1.1. – Con atto notificato in date 1/2.10.2002 a Bakemark Italia s.r.l., al signor Brunetto Tito Franco, a Van Den Bergh Italia S.p.A. (oggi Unilever Italia s.r.l.) ed al signor Daniele Bondì, l’ufficio Milano 3 dell’agenzia delle entrate chiese il pagamento della complessiva somma di Lire 7.585.442.613, a titolo di maggiore imposta di registro, interessi, diritti e sanzioni, relativamente alla vendita di un ramo d’azienda, da Van Den Bergh a Bakemark, intervenuta il 29.9.2000, avendo rettificato in aumento il valore del bene per effetto del disconoscimento di alcune passività, che erano ritenute non debitamente documentate, per Lire 1.028.798.474, o poste in essere a scopo elusivo, per Lire 100.000.000.000.

1.2. – La commissione tributaria provinciale di Milano, con quattro sentenze (nn. 230, 231, 232 e 233 del 2003), accolse i ricorsi distintamente presentati dai nominati contribuenti – per asserita infondatezza della pretesa fiscale e, in subordine, per l’eliminazione delle sanzioni – avendo giudicato illegittimi gli avvisi di rettifica e liquidazione impugnati giacché le passività di ordine commerciale e finanziario influenti sulla base imponibile (valore del ramo d’azienda trasferito) apparivano giustificate quanto alla loro origine e risultavano incontestabilmente dalle scritture contabili sia della ditta cedente sia, posteriormente all’atto, da quelle della cessionaria.

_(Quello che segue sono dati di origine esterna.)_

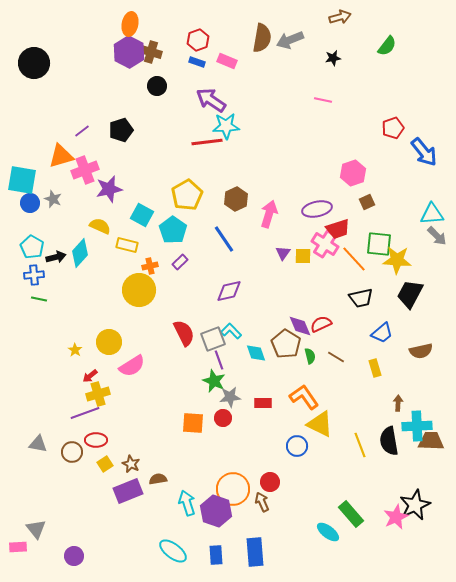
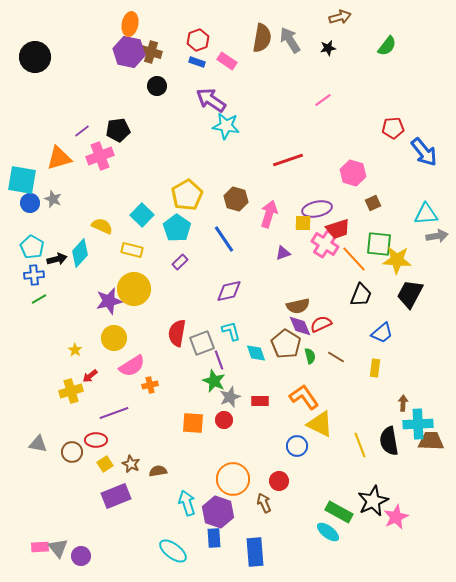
gray arrow at (290, 40): rotated 80 degrees clockwise
purple hexagon at (129, 52): rotated 16 degrees counterclockwise
black star at (333, 58): moved 5 px left, 10 px up
pink rectangle at (227, 61): rotated 12 degrees clockwise
black circle at (34, 63): moved 1 px right, 6 px up
pink line at (323, 100): rotated 48 degrees counterclockwise
cyan star at (226, 126): rotated 12 degrees clockwise
red pentagon at (393, 128): rotated 15 degrees clockwise
black pentagon at (121, 130): moved 3 px left; rotated 10 degrees clockwise
red line at (207, 142): moved 81 px right, 18 px down; rotated 12 degrees counterclockwise
orange triangle at (61, 156): moved 2 px left, 2 px down
pink cross at (85, 170): moved 15 px right, 14 px up
pink hexagon at (353, 173): rotated 25 degrees counterclockwise
purple star at (109, 189): moved 112 px down
brown hexagon at (236, 199): rotated 20 degrees counterclockwise
brown square at (367, 202): moved 6 px right, 1 px down
cyan triangle at (432, 214): moved 6 px left
cyan square at (142, 215): rotated 15 degrees clockwise
yellow semicircle at (100, 226): moved 2 px right
cyan pentagon at (173, 230): moved 4 px right, 2 px up
gray arrow at (437, 236): rotated 55 degrees counterclockwise
yellow rectangle at (127, 245): moved 5 px right, 5 px down
purple triangle at (283, 253): rotated 35 degrees clockwise
yellow square at (303, 256): moved 33 px up
black arrow at (56, 257): moved 1 px right, 2 px down
orange cross at (150, 266): moved 119 px down
yellow circle at (139, 290): moved 5 px left, 1 px up
black trapezoid at (361, 298): moved 3 px up; rotated 55 degrees counterclockwise
green line at (39, 299): rotated 42 degrees counterclockwise
cyan L-shape at (231, 331): rotated 30 degrees clockwise
red semicircle at (184, 333): moved 7 px left; rotated 144 degrees counterclockwise
gray square at (213, 339): moved 11 px left, 4 px down
yellow circle at (109, 342): moved 5 px right, 4 px up
brown semicircle at (421, 351): moved 123 px left, 45 px up
yellow rectangle at (375, 368): rotated 24 degrees clockwise
yellow cross at (98, 394): moved 27 px left, 3 px up
gray star at (230, 397): rotated 15 degrees counterclockwise
red rectangle at (263, 403): moved 3 px left, 2 px up
brown arrow at (398, 403): moved 5 px right
purple line at (85, 413): moved 29 px right
red circle at (223, 418): moved 1 px right, 2 px down
cyan cross at (417, 426): moved 1 px right, 2 px up
brown semicircle at (158, 479): moved 8 px up
red circle at (270, 482): moved 9 px right, 1 px up
orange circle at (233, 489): moved 10 px up
purple rectangle at (128, 491): moved 12 px left, 5 px down
brown arrow at (262, 502): moved 2 px right, 1 px down
black star at (415, 505): moved 42 px left, 4 px up
purple hexagon at (216, 511): moved 2 px right, 1 px down
green rectangle at (351, 514): moved 12 px left, 2 px up; rotated 20 degrees counterclockwise
gray triangle at (36, 529): moved 22 px right, 19 px down
pink rectangle at (18, 547): moved 22 px right
blue rectangle at (216, 555): moved 2 px left, 17 px up
purple circle at (74, 556): moved 7 px right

1.3. – Con la sentenza citata in epigrafe, la commissione tributaria regionale della Lombardia accolse parzialmente, previa riunione, gli appelli proposti dall’ufficio, ritenendo giustificata l’esistenza fra le passività dei debiti di natura commerciale, pari a Lire 1.028.798.474, “in quanto il loro inserimento deriva da una libera contrattazione delle parti sulla base della documentazione fornita dal Contribuente”; ma non rispondente a valide ragioni economiche, e quindi da escludere, con relativo aumento della base imponibile, il debito di natura finanziaria esposto in cento miliardi di Lire, sussistendo presunzioni gravi, precise e concordanti, ricavate dall’intreccio delle operazioni documentate, che l’esposizione fosse stata determinata “per mezzo di una procedura che pur non presentando rilievi opinabili sotto il profilo del diritto ordinario, non rispetta l’ordinamento tributario italiano in quanto l’inserimento di dette passività finanziarie nel prospetto di cessione del ramo d’azienda deriva in definitiva da un preordinato intento elusivo attuato al fine di sottrarre imponibilità fiscale”.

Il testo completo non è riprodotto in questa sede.